Para qué para siempre
Cuando veo a un señor mayor con el pelo teñido, siento una tristeza inconsolable
M
Ihija me hizo uno de esos tests chorras y fraudulentos que abundan en Internet capaces de radiografiarte la personalidad en diez preguntas. Y una de ellas era la típica del gran poder. Si tuvieras que quedarte con un gran poder, ¿cuál elegirías?: a) ser rico; b) ser invisible; c) ser inmortal. Elegí, por supuesto, ser rico, aunque debo reconocer que, por mi temperamento alcahuete, dudé con lo de la invisibilidad. Tenía claro, en cualquier caso, que, de los tres, el que menos me interesaba era la inmortalidad.
Conforme va pasando el tiempo, uno empieza a comprender que esto de la vida es un asunto largo. Es cierto que los años se escurren entre los dedos con rapidez, pero al mismo tiempo, si echo la vista atrás, tengo la sensación de haber vivido, al menos, cuatro vidas. Lo de ser eterno, a no ser que vayas por ahí como Christopher Lambert en ‘Los inmortales’, debe resultar bastante tedioso. Si encima te mantienes siempre en un estadio de impecable lozanía, como dejó demostrado Dorian Gray, la experiencia debe oscilar entre lo depravado y lo patético.

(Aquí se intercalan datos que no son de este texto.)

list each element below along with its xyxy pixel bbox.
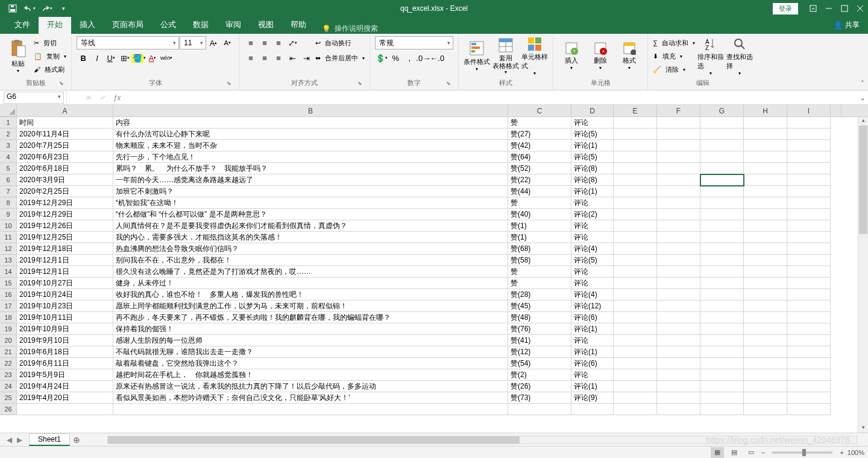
undo-icon[interactable]: ▾ [22,1,37,16]
align-middle-icon[interactable]: ≡ [258,36,271,49]
svg-rect-10 [17,46,25,57]
close-icon[interactable] [852,1,868,16]
svg-rect-5 [841,5,848,11]
conditional-format-button[interactable]: 条件格式▾ [464,36,490,76]
alignment-launcher-icon[interactable]: ⬊ [356,80,363,87]
italic-button[interactable]: I [90,51,104,65]
share-button[interactable]: 👤 共享 [825,16,868,34]
paste-button[interactable]: 粘贴 ▾ [5,36,31,76]
collapse-ribbon-icon[interactable]: ˄ [861,80,864,87]
font-size-combo[interactable]: 11 [180,36,206,49]
svg-text:Z: Z [705,45,709,51]
name-box[interactable]: G6 [4,92,64,104]
cancel-formula-icon[interactable]: ✕ [81,94,95,102]
window-controls: 登录 [773,1,868,16]
scissors-icon: ✂ [34,39,39,47]
decrease-font-icon[interactable]: A▾ [221,36,234,49]
format-painter-button[interactable]: 🖌 格式刷 [34,63,66,76]
clear-button[interactable]: 🧹 清除 ▾ [653,63,695,76]
group-number: 常规 💲▾ % , .0→ ←.0 数字⬊ [370,34,459,90]
wrap-icon: ↩ [315,39,321,47]
svg-rect-14 [471,50,475,52]
ruby-button[interactable]: wén▾ [160,51,173,65]
svg-rect-22 [535,45,541,51]
decrease-decimal-icon[interactable]: ←.0 [430,51,444,65]
merge-center-button[interactable]: ⬌ 合并后居中 ▾ [315,51,365,65]
border-button[interactable]: ⊞▾ [118,51,131,65]
align-bottom-icon[interactable]: ≡ [272,36,285,49]
wrap-text-button[interactable]: ↩ 自动换行 [315,36,365,49]
clipboard-launcher-icon[interactable]: ⬊ [58,80,65,87]
maximize-icon[interactable] [837,1,852,16]
svg-rect-9 [14,40,19,43]
minimize-icon[interactable] [821,1,837,16]
qat-customize-icon[interactable]: ▾ [55,1,71,16]
insert-cells-button[interactable]: +插入▾ [558,36,585,76]
group-cells: +插入▾ ×删除▾ 格式▾ 单元格 [553,34,648,90]
increase-font-icon[interactable]: A▴ [207,36,220,49]
cell-styles-button[interactable]: 单元格样式▾ [521,36,548,76]
number-launcher-icon[interactable]: ⬊ [445,80,452,87]
align-center-icon[interactable]: ≡ [258,51,271,65]
increase-indent-icon[interactable]: ⇥ [300,51,313,65]
tab-insert[interactable]: 插入 [71,16,104,34]
delete-cells-button[interactable]: ×删除▾ [587,36,614,76]
increase-decimal-icon[interactable]: .0→ [417,51,430,65]
bold-button[interactable]: B [77,51,90,65]
copy-button[interactable]: 📋 复制 ▾ [34,49,66,63]
align-left-icon[interactable]: ≡ [244,51,257,65]
tab-data[interactable]: 数据 [184,16,217,34]
redo-icon[interactable]: ▾ [39,1,54,16]
login-button[interactable]: 登录 [773,3,798,14]
svg-rect-13 [471,46,480,49]
tab-home[interactable]: 开始 [39,16,71,34]
tell-me-search[interactable]: 💡 操作说明搜索 [315,24,385,34]
tab-page-layout[interactable]: 页面布局 [104,16,152,34]
alignment-group-label: 对齐方式 [291,79,318,86]
font-group-label: 字体 [149,79,162,86]
font-launcher-icon[interactable]: ⬊ [225,80,233,87]
tell-me-label: 操作说明搜索 [335,24,378,34]
tab-help[interactable]: 帮助 [282,16,315,34]
tab-view[interactable]: 视图 [250,16,282,34]
underline-button[interactable]: U▾ [104,51,118,65]
paste-label: 粘贴 [11,59,25,68]
font-color-button[interactable]: A▾ [146,51,159,65]
format-cells-button[interactable]: 格式▾ [616,36,643,76]
fill-button[interactable]: ⬇ 填充 ▾ [653,49,695,63]
table-format-button[interactable]: 套用 表格格式▾ [492,36,519,76]
comma-format-icon[interactable]: , [403,51,416,65]
autosum-button[interactable]: ∑ 自动求和 ▾ [653,36,695,49]
share-icon: 👤 [834,21,843,30]
accounting-format-icon[interactable]: 💲▾ [375,51,388,65]
number-format-combo[interactable]: 常规 [375,36,453,49]
group-editing: ∑ 自动求和 ▾ ⬇ 填充 ▾ 🧹 清除 ▾ AZ排序和筛选▾ 查找和选择▾ 编… [648,34,758,90]
align-top-icon[interactable]: ≡ [244,36,257,49]
sort-filter-button[interactable]: AZ排序和筛选▾ [697,36,724,76]
svg-rect-12 [471,43,476,45]
percent-format-icon[interactable]: % [389,51,402,65]
align-right-icon[interactable]: ≡ [272,51,285,65]
orientation-icon[interactable]: ⤢▾ [286,36,299,49]
ribbon-options-icon[interactable] [805,1,821,16]
formula-input[interactable] [124,92,857,104]
quick-access-toolbar: ▾ ▾ ▾ [0,1,71,16]
tab-review[interactable]: 审阅 [217,16,250,34]
decrease-indent-icon[interactable]: ⇤ [286,51,299,65]
font-name-combo[interactable]: 等线 [77,36,179,49]
tab-file[interactable]: 文件 [6,16,39,34]
cut-button[interactable]: ✂ 剪切 [34,36,66,49]
cells-group-label: 单元格 [591,79,611,86]
find-select-button[interactable]: 查找和选择▾ [726,36,753,76]
save-icon[interactable] [5,1,20,16]
fill-color-button[interactable]: 🪣▾ [132,51,145,65]
enter-formula-icon[interactable]: ✓ [95,94,110,102]
ribbon: 粘贴 ▾ ✂ 剪切 📋 复制 ▾ 🖌 格式刷 剪贴板⬊ 等线 11 A▴ A▾ … [0,34,868,91]
expand-formula-icon[interactable]: ⌄ [857,94,868,102]
svg-text:×: × [602,48,605,54]
copy-icon: 📋 [34,52,42,60]
formula-bar: G6 ✕ ✓ ƒx ⌄ [0,91,868,105]
group-clipboard: 粘贴 ▾ ✂ 剪切 📋 复制 ▾ 🖌 格式刷 剪贴板⬊ [0,34,72,90]
tab-formulas[interactable]: 公式 [152,16,184,34]
fx-icon[interactable]: ƒx [110,94,124,102]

Leo que Jeff Bezos y unos cuantos multimillonarios están reclutando a los principales expertos mundiales en rejuvenecimiento con el objetivo de crear un gran proyecto tecnológico que permita a la humanidad acercarse al viejo anhelo de alcanzar la eterna juventud. Caminamos, o eso dicen los expertos, hacia la inmortalidad. Una idea que me cansa con sólo imaginarla. Mucho peor si además lo hacemos siendo siempre jóvenes.
La senectud se ha convertido en un estadio despreciable. Ser viejo es una rémora, un lastre, un inconveniente. Hubo otro tiempo en que era un signo de distinción, de respeto. Hoy hay pocas cosas que provoquen tanta incomodidad como un anciano. De hecho, tristemente, muchos de ellos se han apuntado también al juego del camuflaje, intentando aparentar que son más jóvenes de lo que son. Cuando veo a un señor mayor con el pelo tintado, siento una tristeza inconsolable. En cambio, encuentro normalmente un gran atractivo en las mujeres de mediana edad que renuncian a teñirse, mostrando su hermoso pelo cano sin reparos. Me demuestran que viven en consonancia con su edad.
Considero que esa es una verdadera señal de madurez: asimilar que la vida pasa, y que es ridículo aparentar tener 20 cuando ya dejaste muy atrás los 40. Me contaban el otro día los desvelos de una niña de veintitantos a la que le toca sufrir a un padre de cincuenta divorciado que suele arrimarse a las amigas de su hija en plan colega. Se viste como un chiquillo y utiliza latiguillos ‘milenial’ que sólo provocan en el grupo de chicas bochorno y vergüenza ajena. Este verano, las playas que visité estaban atiborradas de especímenes de este tipo: falsos jóvenes abonados al bótox, el gimnasio, el reguetón y las copas de balón. Que semejantes sujetos puedan acompañarte a lo largo de toda una eternidad me produce pesadillas.